Cell phones "are our repositories of our lives, our loved ones,” said Salzman, the cultural trendspotter. “My friends keep SMS (text message) trails. They’re kind of like their diaries.”
Living without them is only expected to get harder as their importance grows. Far from just a phone, mobiles are also used as alarm clocks, watches, music players, cameras and calendars.
And they’re on their way to becoming full-blown mini computers, personal organizers — and gaming devices. Is our dependency on a single gadget for everything healthy?
“You become enslaved to the device,” said Leysia Palen of the University of Colorado, who researches how technology impacts society. “You’re more beholden and expect it to be our dependent brain.”
Dialing down our dependency
Losing a cell phone can help dial down our dependency — some.
Michael Bonfanti from Monticello, Fla., was so furious when he first lost his at a wedding that he refused to buy a new one. And after a week, he started to like being without it — a lot.
“It was liberating,” he said. “Nobody could get me if I didn’t want them to.”
Bonfanti’s wife disagreed. But he kept up his “anthropological experiment, like going back to the Stone Age,” for three weeks.
In that time, he became the office freak at his law firm, where he says colleagues are hooked on “CrackBerries,” a nickname for popular BlackBerry phones.
Bonfanti eventually acquiesced to his wife’s wish, persuaded that if something should happen to him, he couldn’t connect with her or she with him.
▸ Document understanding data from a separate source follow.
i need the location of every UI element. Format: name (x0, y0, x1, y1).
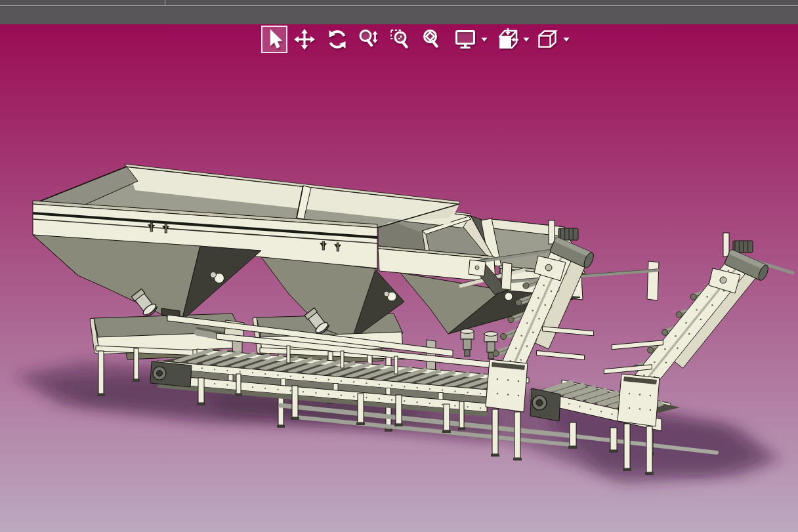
view-orientation-dropdown[interactable] (560, 26, 572, 53)
viewport[interactable] (0, 24, 798, 532)
caret-down-icon (481, 37, 488, 42)
zoom-fit-button[interactable] (419, 26, 446, 53)
model-scene (0, 24, 798, 532)
window-title-bar (0, 0, 798, 6)
views-box-icon (496, 28, 518, 51)
rotate-arrows-icon (326, 29, 348, 50)
menu-bar[interactable] (0, 6, 798, 24)
drawing-views-button[interactable] (494, 26, 520, 53)
cursor-arrow-icon (265, 29, 284, 50)
rotate-button[interactable] (324, 26, 350, 53)
full-screen-button[interactable] (452, 26, 478, 53)
view-orientation-button[interactable] (534, 26, 560, 53)
monitor-icon (455, 30, 476, 49)
title-bar-divider (165, 0, 165, 5)
zoom-button[interactable] (356, 26, 382, 53)
select-button[interactable] (261, 26, 287, 53)
view-toolbar (261, 25, 572, 54)
caret-down-icon (523, 37, 530, 42)
drawing-views-dropdown[interactable] (520, 26, 532, 53)
zoom-inout-icon (358, 29, 379, 50)
pan-button[interactable] (291, 26, 318, 53)
zoom-area-icon (390, 29, 412, 50)
pan-arrows-icon (293, 28, 316, 51)
zoom-area-button[interactable] (388, 26, 414, 53)
zoom-fit-icon (421, 29, 444, 50)
cube-icon (537, 30, 558, 49)
caret-down-icon (563, 37, 570, 42)
full-screen-dropdown[interactable] (478, 26, 490, 53)
cad-viewer-window (0, 0, 798, 532)
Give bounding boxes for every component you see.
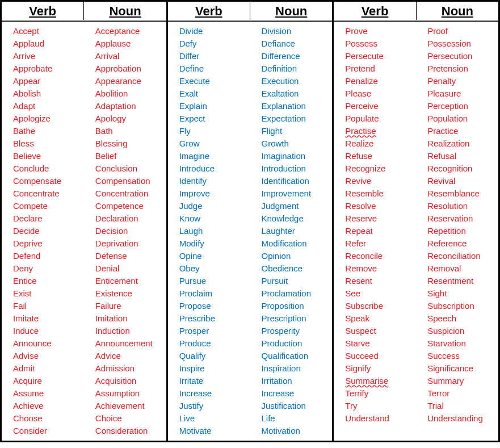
noun-cell: Choice bbox=[95, 412, 166, 425]
verb-cell: Bless bbox=[13, 137, 84, 150]
noun-cell: Irritation bbox=[262, 375, 333, 387]
noun-cell: Trial bbox=[427, 400, 498, 412]
verb-cell: Reserve bbox=[345, 212, 416, 225]
verb-cell: Please bbox=[345, 87, 416, 100]
verb-cell: Compete bbox=[13, 200, 84, 212]
verb-cell: Advise bbox=[13, 350, 84, 362]
noun-cell: Summary bbox=[427, 375, 498, 387]
verb-cell: Imitate bbox=[13, 312, 84, 325]
noun-column: DivisionDefianceDifferenceDefinitionExec… bbox=[250, 22, 333, 441]
noun-cell: Identification bbox=[262, 175, 333, 187]
noun-cell: Obedience bbox=[262, 262, 333, 275]
verb-cell: Apologize bbox=[13, 112, 84, 125]
verb-cell: Live bbox=[179, 412, 250, 425]
noun-cell: Adaptation bbox=[95, 100, 166, 112]
verb-cell: Laugh bbox=[179, 225, 250, 237]
verb-cell: Judge bbox=[179, 200, 250, 212]
noun-cell: Execution bbox=[262, 75, 333, 87]
verb-cell: Populate bbox=[345, 112, 416, 125]
noun-cell: Bath bbox=[95, 125, 166, 137]
verb-cell: Adapt bbox=[13, 100, 84, 112]
verb-cell: Differ bbox=[179, 50, 250, 62]
verb-cell: Proclaim bbox=[179, 287, 250, 300]
verb-cell: Summarise bbox=[345, 375, 416, 387]
verb-cell: Abolish bbox=[13, 87, 84, 100]
verb-cell: Resemble bbox=[345, 187, 416, 200]
noun-cell: Modification bbox=[262, 237, 333, 250]
noun-cell: Acquisition bbox=[95, 375, 166, 387]
verb-cell: Assume bbox=[13, 387, 84, 400]
noun-cell: Population bbox=[427, 112, 498, 125]
verb-cell: Motivate bbox=[179, 425, 250, 437]
noun-cell: Resemblance bbox=[427, 187, 498, 200]
verb-cell: Prosper bbox=[179, 325, 250, 337]
noun-column: ProofPossessionPersecutionPretensionPena… bbox=[416, 22, 498, 441]
verb-cell: Prescribe bbox=[179, 312, 250, 325]
verb-cell: Succeed bbox=[345, 350, 416, 362]
verb-cell: Divide bbox=[179, 25, 250, 37]
noun-cell: Subscription bbox=[427, 300, 498, 312]
verb-cell: Resolve bbox=[345, 200, 416, 212]
noun-cell: Existence bbox=[95, 287, 166, 300]
noun-cell: Persecution bbox=[427, 50, 498, 62]
verb-cell: Refuse bbox=[345, 150, 416, 162]
noun-cell: Definition bbox=[262, 62, 333, 75]
verb-cell: Declare bbox=[13, 212, 84, 225]
noun-cell: Compensation bbox=[95, 175, 166, 187]
noun-cell: Apology bbox=[95, 112, 166, 125]
header-row: VerbNoun bbox=[168, 2, 333, 22]
verb-cell: Refer bbox=[345, 237, 416, 250]
verb-cell: Fail bbox=[13, 300, 84, 312]
noun-cell: Achievement bbox=[95, 400, 166, 412]
verb-cell: Compensate bbox=[13, 175, 84, 187]
body-rows: AcceptApplaudArriveApprobateAppearAbolis… bbox=[2, 22, 166, 441]
noun-cell: Inspiration bbox=[262, 362, 333, 375]
noun-cell: Denial bbox=[95, 262, 166, 275]
noun-cell: Removal bbox=[427, 262, 498, 275]
verb-cell: Consider bbox=[13, 425, 84, 437]
verb-cell: Signify bbox=[345, 362, 416, 375]
verb-cell: Admit bbox=[13, 362, 84, 375]
verb-cell: Choose bbox=[13, 412, 84, 425]
noun-cell: Suspicion bbox=[427, 325, 498, 337]
table-container: VerbNounAcceptApplaudArriveApprobateAppe… bbox=[0, 0, 500, 442]
noun-cell: Consideration bbox=[95, 425, 166, 437]
noun-cell: Concentration bbox=[95, 187, 166, 200]
verb-cell: Introduce bbox=[179, 162, 250, 175]
noun-cell: Decision bbox=[95, 225, 166, 237]
verb-cell: Irritate bbox=[179, 375, 250, 387]
header-row: VerbNoun bbox=[334, 2, 498, 22]
noun-cell: Motivation bbox=[262, 425, 333, 437]
noun-cell: Pleasure bbox=[427, 87, 498, 100]
header-verb: Verb bbox=[334, 2, 416, 20]
verb-cell: Inspire bbox=[179, 362, 250, 375]
noun-cell: Explanation bbox=[262, 100, 333, 112]
verb-cell: Perceive bbox=[345, 100, 416, 112]
noun-cell: Success bbox=[427, 350, 498, 362]
verb-cell: Execute bbox=[179, 75, 250, 87]
verb-cell: Opine bbox=[179, 250, 250, 262]
noun-cell: Conclusion bbox=[95, 162, 166, 175]
noun-cell: Imitation bbox=[95, 312, 166, 325]
header-verb: Verb bbox=[2, 2, 84, 20]
noun-cell: Pretension bbox=[427, 62, 498, 75]
verb-cell: Defy bbox=[179, 37, 250, 50]
verb-cell: Prove bbox=[345, 25, 416, 37]
noun-cell: Advice bbox=[95, 350, 166, 362]
noun-cell: Practice bbox=[427, 125, 498, 137]
noun-cell: Flight bbox=[262, 125, 333, 137]
verb-cell: Propose bbox=[179, 300, 250, 312]
column-group: VerbNounProvePossessPersecutePretendPena… bbox=[334, 2, 498, 441]
noun-cell: Reconciliation bbox=[427, 250, 498, 262]
noun-cell: Pursuit bbox=[262, 275, 333, 287]
noun-cell: Difference bbox=[262, 50, 333, 62]
verb-cell: Acquire bbox=[13, 375, 84, 387]
verb-cell: Resent bbox=[345, 275, 416, 287]
verb-cell: Try bbox=[345, 400, 416, 412]
verb-cell: Penalize bbox=[345, 75, 416, 87]
verb-cell: Modify bbox=[179, 237, 250, 250]
body-rows: DivideDefyDifferDefineExecuteExaltExplai… bbox=[168, 22, 333, 441]
verb-cell: Reconcile bbox=[345, 250, 416, 262]
verb-cell: Improve bbox=[179, 187, 250, 200]
noun-cell: Applause bbox=[95, 37, 166, 50]
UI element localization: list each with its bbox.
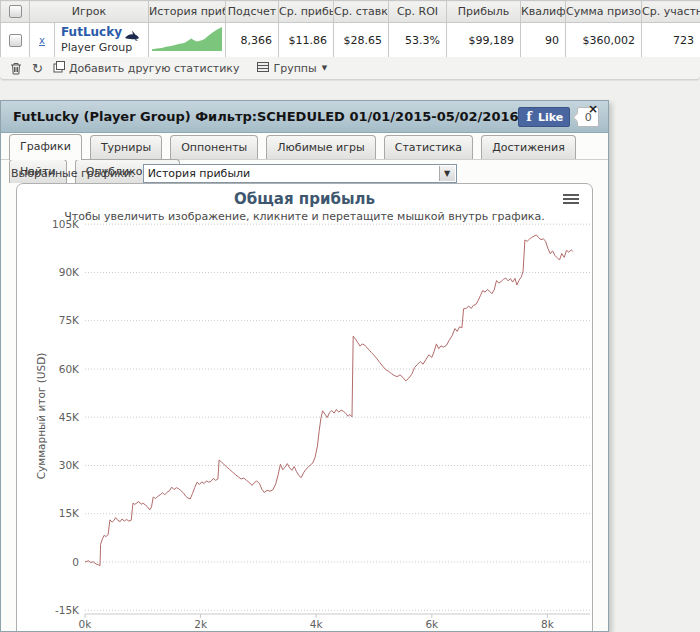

She also got him a “man bag,” a purse made for and used by men, to carry his new mobile. Bonfanti uses the man bag to subdue the phone’s ringing so he can ignore it as he pleases.
“I know it’s there. I’m not going to lose it — but I still have that freedom when I leave work,” he said. “It goes in the closet at my house.”
‘Impossible to live without it’
Despite attempts to curb cell phone use, experts say we’re permanently bound to the devices. That’s because we want — and depend on — constant contact and instant information.
“With a cell phone, once we get used to the information, whether online or talking to a person, it becomes impossible to live without it,” said Paul Levinson, author of “Cellphone: The Story of the World's Most Mobile Medium and How It Has Transformed Everything!”
Wilson’s new BlackBerry Pearl keeps track of things like her grocery list.
She is now attending her alma mater, West Virginia State University, and is surrounded by her old college friends again. Wilson never set foot in San Diego’s National University. Her lack of financial and emotional support made her time there difficult — and losing her cell phone, twice, pushed it to unbearable, she said.
“It was absolutely the worst thing that ever could have happened.”